Lal et al. (1998b) surveyed the results for the Indian subcontinent of seventeen climate change experiments including both equilibrium 2xCO2 and transient AOGCM simulations with and without sulphate aerosol forcing. In the simulations forced only by GHG increases, most models show wet season (JJA) rainfall increases over the region of less than 5% per degree of global warming. A minority of experiments show rainfall decreases. The experiments which included scenarios of increasing sulphate forcing all showed reduced rainfall increases, or stronger rainfall decreases, than their corresponding GHG-only experiments.

For the central plains of North America, IPCC (1990) noted a good deal of similarity in the response of equilibrium 2xCO2 experiments, with precipitation decreases prevailing in the summer and increases in the winter of less than 10%. In the second group of experiments (nine transient runs with AOGCMs) a wider range of responses was found (in the SAR). In winter, changes in precipitation ranged from about -12 to +20% for the time of CO2 doubling, and most of the models (six out of nine) exhibited increases. In summer, the range of change was narrower, within ±10%, but there was no clear majority response towards increases or decreases. Doherty and Mearns (1999) found that the CGCM1 and HadCM2 models simulated opposite changes in precipitation in both seasons over North America. While overall there is a tendency for more decreases to be simulated in the summer and more increases in the winter, there does not seem to be a reduction in the uncertainty for this region through the progression of climate models.

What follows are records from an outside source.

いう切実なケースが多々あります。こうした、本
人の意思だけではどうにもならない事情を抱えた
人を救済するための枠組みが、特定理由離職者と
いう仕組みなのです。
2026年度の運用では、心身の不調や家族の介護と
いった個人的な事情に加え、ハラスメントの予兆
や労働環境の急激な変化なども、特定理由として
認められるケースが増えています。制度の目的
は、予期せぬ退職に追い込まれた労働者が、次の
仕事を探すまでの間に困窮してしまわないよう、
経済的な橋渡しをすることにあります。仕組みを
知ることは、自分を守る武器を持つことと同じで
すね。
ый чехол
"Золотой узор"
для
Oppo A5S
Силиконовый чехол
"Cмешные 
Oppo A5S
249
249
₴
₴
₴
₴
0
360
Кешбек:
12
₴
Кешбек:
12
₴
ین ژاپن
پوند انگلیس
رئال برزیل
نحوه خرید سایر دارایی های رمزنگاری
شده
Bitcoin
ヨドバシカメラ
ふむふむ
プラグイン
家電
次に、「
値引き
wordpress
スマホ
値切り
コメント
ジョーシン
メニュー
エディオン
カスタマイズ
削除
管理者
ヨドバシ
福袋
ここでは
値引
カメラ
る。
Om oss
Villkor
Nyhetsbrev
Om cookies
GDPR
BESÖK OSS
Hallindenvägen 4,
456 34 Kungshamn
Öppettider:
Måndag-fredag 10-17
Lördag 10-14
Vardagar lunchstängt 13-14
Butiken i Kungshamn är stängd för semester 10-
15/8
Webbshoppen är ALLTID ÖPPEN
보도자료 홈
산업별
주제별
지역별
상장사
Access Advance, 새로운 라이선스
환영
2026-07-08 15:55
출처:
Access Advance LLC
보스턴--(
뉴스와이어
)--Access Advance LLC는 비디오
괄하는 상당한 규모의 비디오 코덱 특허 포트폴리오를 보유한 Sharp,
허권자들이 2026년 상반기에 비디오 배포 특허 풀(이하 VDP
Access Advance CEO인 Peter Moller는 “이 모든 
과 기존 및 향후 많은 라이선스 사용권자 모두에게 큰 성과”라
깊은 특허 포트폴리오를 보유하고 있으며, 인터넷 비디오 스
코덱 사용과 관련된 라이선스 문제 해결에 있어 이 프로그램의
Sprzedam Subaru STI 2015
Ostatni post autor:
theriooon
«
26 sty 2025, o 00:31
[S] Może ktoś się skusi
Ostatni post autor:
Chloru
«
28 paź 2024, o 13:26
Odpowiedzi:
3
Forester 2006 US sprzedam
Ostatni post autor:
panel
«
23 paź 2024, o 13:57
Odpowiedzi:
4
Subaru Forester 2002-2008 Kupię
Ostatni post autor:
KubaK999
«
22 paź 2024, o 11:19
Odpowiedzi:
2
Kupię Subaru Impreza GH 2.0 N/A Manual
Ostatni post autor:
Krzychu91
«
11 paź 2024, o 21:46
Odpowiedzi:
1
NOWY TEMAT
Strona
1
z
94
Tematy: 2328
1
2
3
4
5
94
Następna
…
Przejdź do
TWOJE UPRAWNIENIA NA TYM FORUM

Many studies have considered GCM-simulated patterns of climate change in the European region (e.g., Barrow et al., 1996; Hulme and Brown, 1998; Osborn and Hulme, 1998; Räisänen, 1998; Benestad et al. 1999; Osborn et al., 1999). Hulme et al. (2000) provide an overview of simulated changes in the region by considering the results of twenty-three climate change simulations (forced by GHG change only) produced between the years 1983 and 1998 and including mixed-layer 1x and 2xCO2 equilibrium experiments as well as transient experiments. Figure 10.7 shows their results for simulated change in annual precipitation, averaged by latitude and normalised to percentage change per degree of global warming. It may be seen that the consensus amongst current models for drying in southern Europe and wetter conditions in northern Europe represents a continuation of a pattern established amongst the earlier simulations. The effect of model development has primarily been to intensify this pattern of response.

Variations across simulations in the regional enhanced GHG results of AOGCMs, which are particularly evident for precipitation, represent a major uncertainty in any assessment of regional climate change. Such variation may arise due to differences in forcing, systematic model-to-model differences in the regional response to a given forcing or differences due to natural decadal to inter-decadal scale variability in the models. Giorgi and Francisco (2000a,b) analysed AOGCM simulations including different models, forcing scenarios and ensembles of simulations, and found that the greatest source of uncertainty in regional climate change simulation was due to inter-model differences, with intra-ensemble and inter-scenario differences being less important (see Figures 10.3 and 10.5). However, it should be noted that Giorgi and Francisco (2000a,b) used long (thirty year) means and large (sub-continental scale) regions and that the uncertainty due to simulated natural variability would be larger when shorter averaging periods, or smaller regions, are used. The results of Hulme et al. (1999) also suggest that low-frequency natural climatic variability is important at the sub-regional scale in Europe and can mask the enhanced GHG signal.

Regional changes in the mean pattern of atmospheric circulation have been noted in various studies, although typically the changes are not marked (e.g., Huth, 1997; Schubert, 1998). Indeed, the work of Conway (1998) and Wilby et al. (1998b) suggests that the contribution of changes in synoptic circulation to regional climate change may be relatively small compared to that of sub-synoptic processes.